● WHAT IS EXPECTED
Please set down exactly the lines of the listing below from the line containing "Virtual Public Listening" through the line containing "[Information for Subd", both lines included, leaving out all other lines.

#####

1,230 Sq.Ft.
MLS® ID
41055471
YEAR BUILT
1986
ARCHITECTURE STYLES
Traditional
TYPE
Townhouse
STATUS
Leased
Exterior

#####

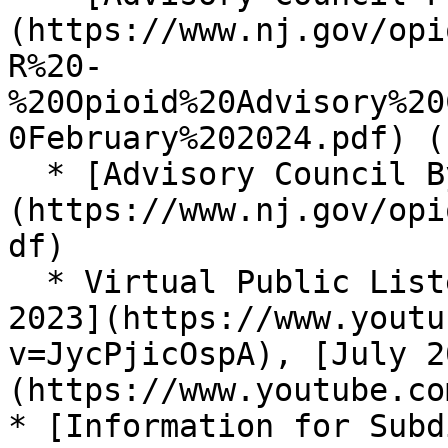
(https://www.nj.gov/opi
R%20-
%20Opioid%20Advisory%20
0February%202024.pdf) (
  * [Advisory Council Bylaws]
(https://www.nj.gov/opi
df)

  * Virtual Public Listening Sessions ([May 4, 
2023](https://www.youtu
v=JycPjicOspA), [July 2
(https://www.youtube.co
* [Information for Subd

#####

● ANSWER SECTION
  * Virtual Public Listening Sessions ([May 4, 
2023](https://www.youtu
v=JycPjicOspA), [July 2
(https://www.youtube.co
* [Information for Subd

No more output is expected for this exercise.